Day of the Dead in the Highlands of Chiapas
Thirty minutes from San Cristobal, the preparations in the Romerillo community begin at the end of October, before the arrival of the souls of the departed. Romerillo belongs to Chamula, at 2439 meters above sea level, the forest and fresh air surrouns the community. The Tzotsil traditions to celebrate Dia de Muertos are ancient and very colorful. Families await these dates with faith and devotion. “You have to welcome them well, they come from afar to visit us and see how we are”, say the locals.
On November 1, everything is ready. The large wooden crosses, almost 10 meters high, prevail and dominate the view of the place.

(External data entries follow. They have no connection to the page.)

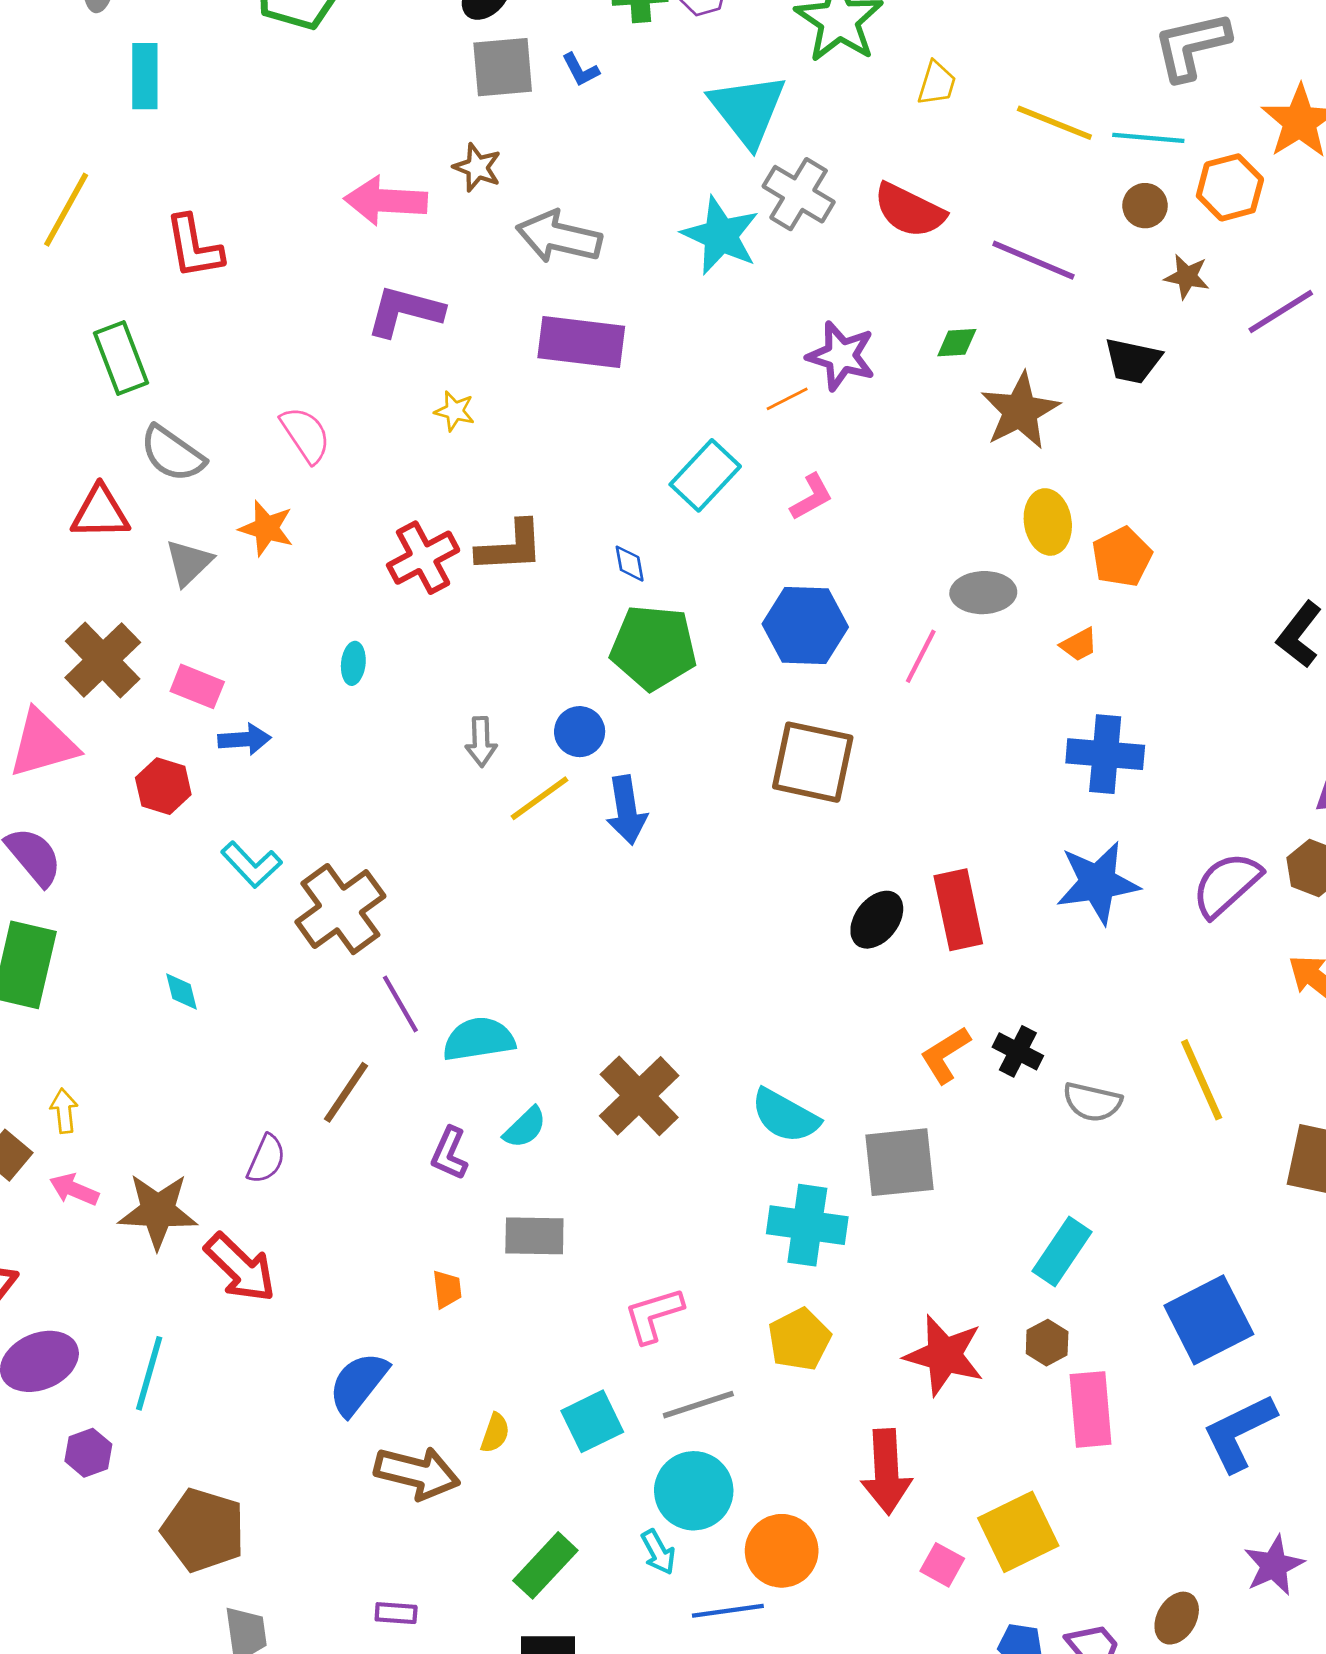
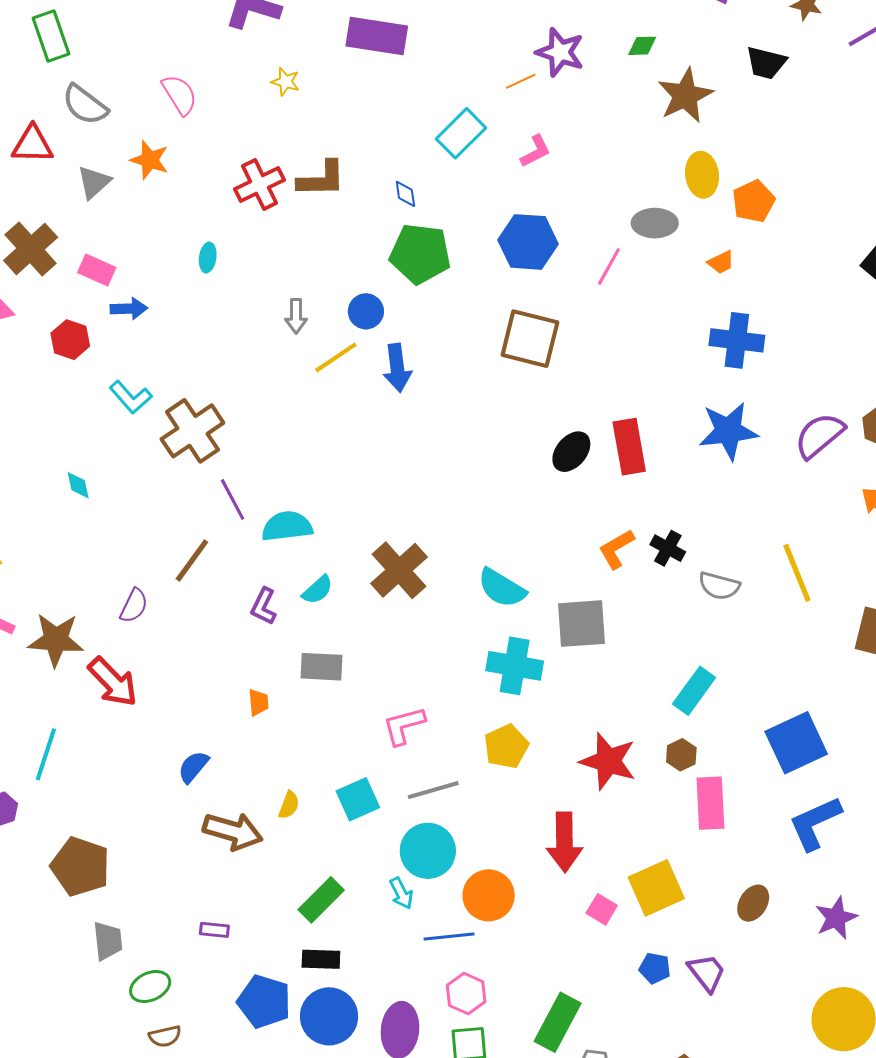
blue semicircle: (358, 1384) -> (193, 767), size x0.7
brown ellipse: (1177, 1618) -> (753, 903), moved

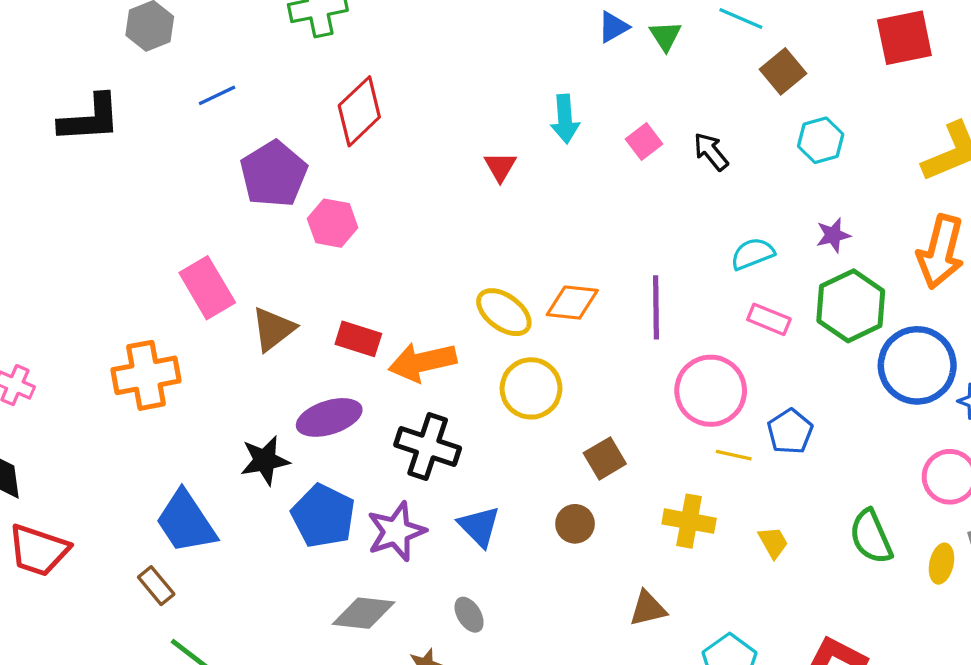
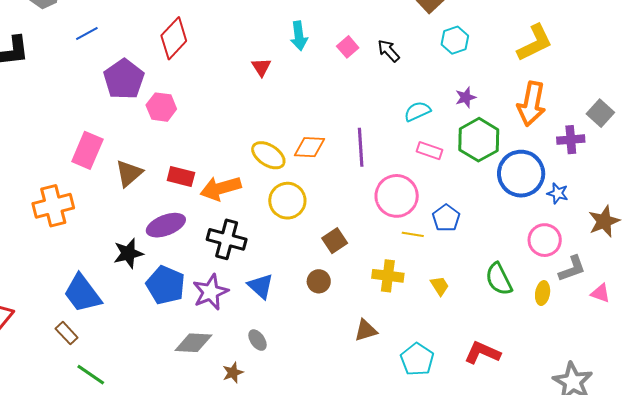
pink rectangle: (207, 288) -> (87, 150), turned 57

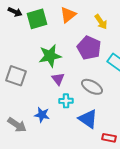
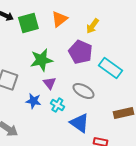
yellow arrow: (101, 22) -> (92, 26), turned 70
cyan cross: (66, 101) -> (57, 105), turned 32
blue star: (42, 115) -> (33, 101), moved

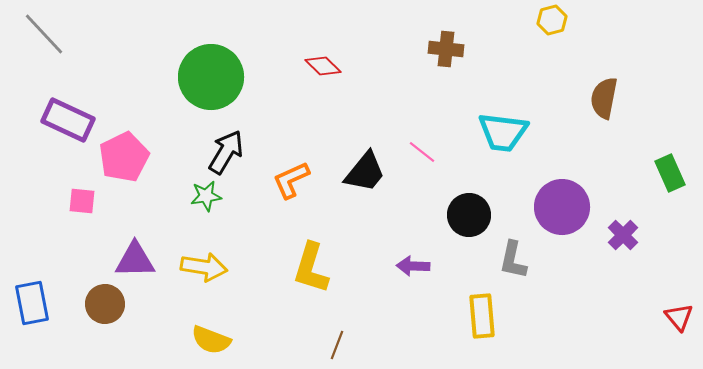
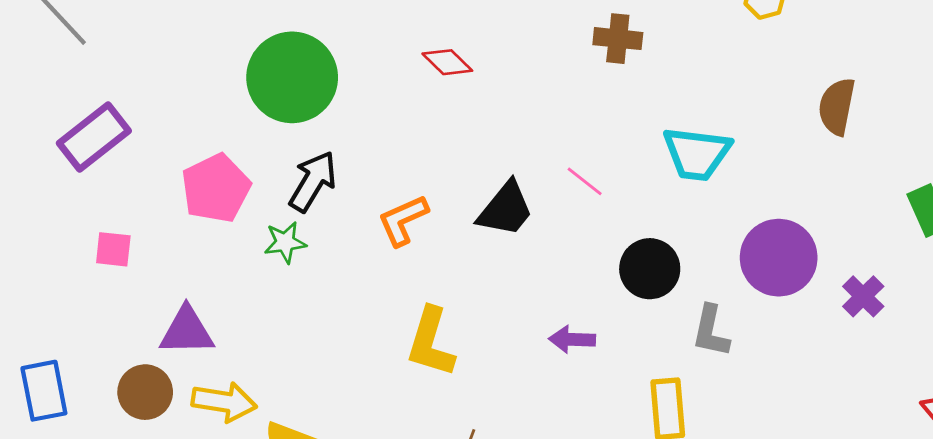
purple rectangle: (68, 120) -> (94, 137), turned -63
pink pentagon: (124, 157) -> (216, 188), moved
yellow arrow: (204, 267) -> (224, 402), moved

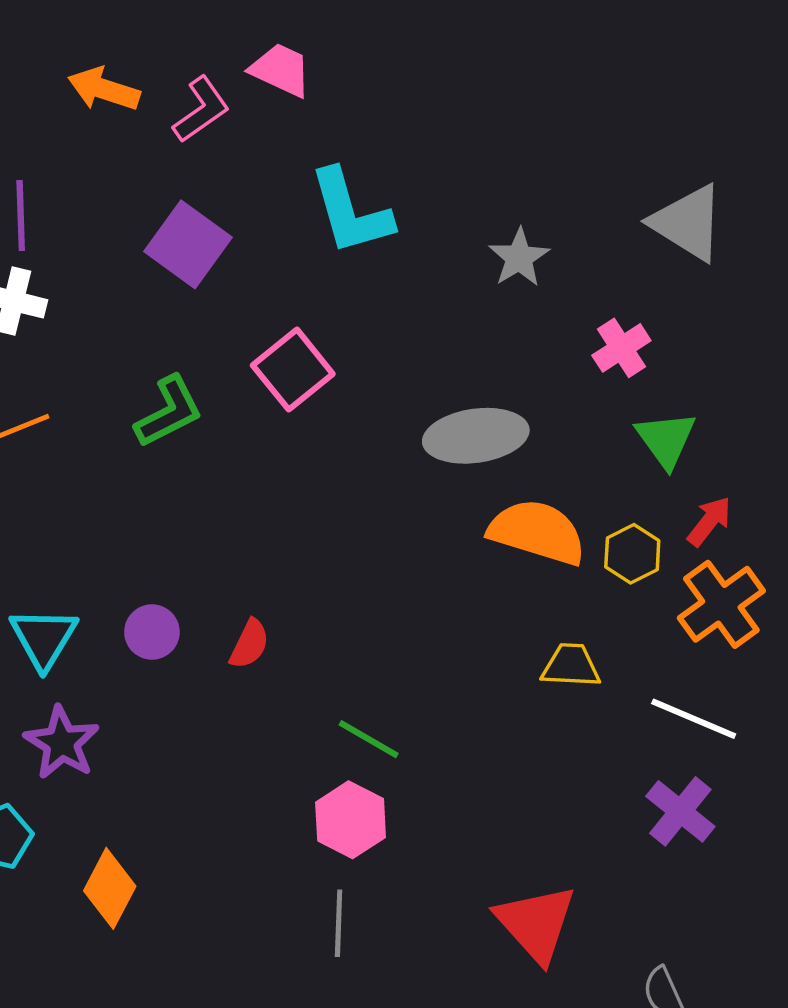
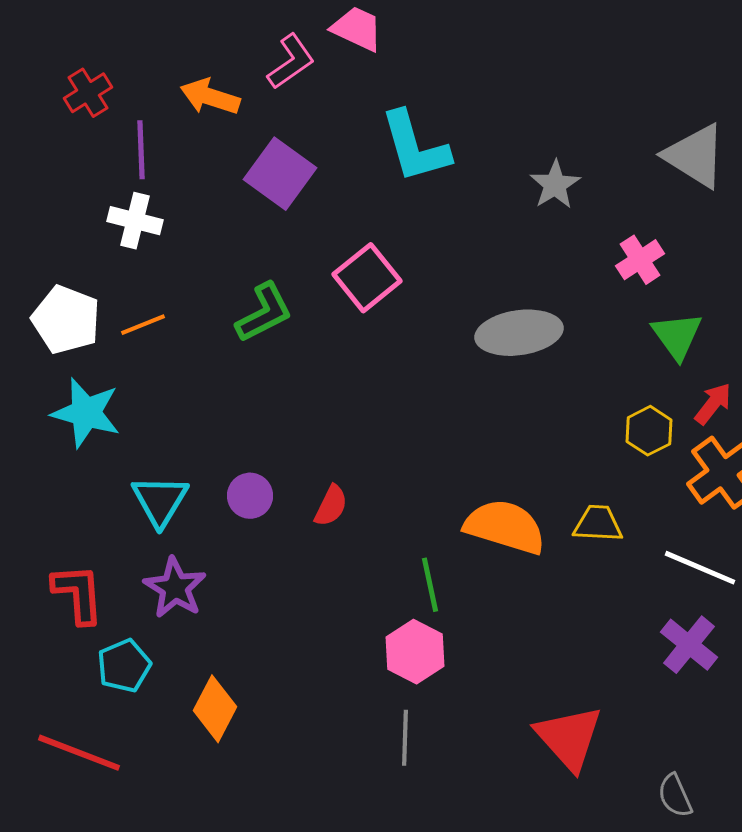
orange arrow: (104, 89) -> (210, 97), moved
orange semicircle: (537, 532) -> (505, 527), moved
green line: (369, 739) -> (430, 585), turned 48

The mashes (monkey men) are dancing in the middle of a labyrinth of crosses and graves adorned with flowers to the rhythm of the music of violin, harp and drum. When you walk among them, the smell of incense and sempazuchil flower invades your senses and your mind is transported to a mystical place where everything you have heard about the celebration of Day of the Dead takes meaning and becomes reality.
Offerings, food, pan de muertos (bread for the dead), sweets and pox (local brandy) are placed on the graves. The candles are lit and sheltered in the niches so that the wind does not blow them out. “They have to find their way back home, in the dark they cannot get here.” According to tradition the light and the smell of flowers guide the path of souls. Families gather on the grave of their dead and tell stories of those who have already left. This ceremony serves to keep their memory present and transmit the knowledge and ceremonies to the next generation. “This is how tradition is preserved. When I die, I want my family to bring me my posh and my sweet bread” says Juan, proud of his roots and customs.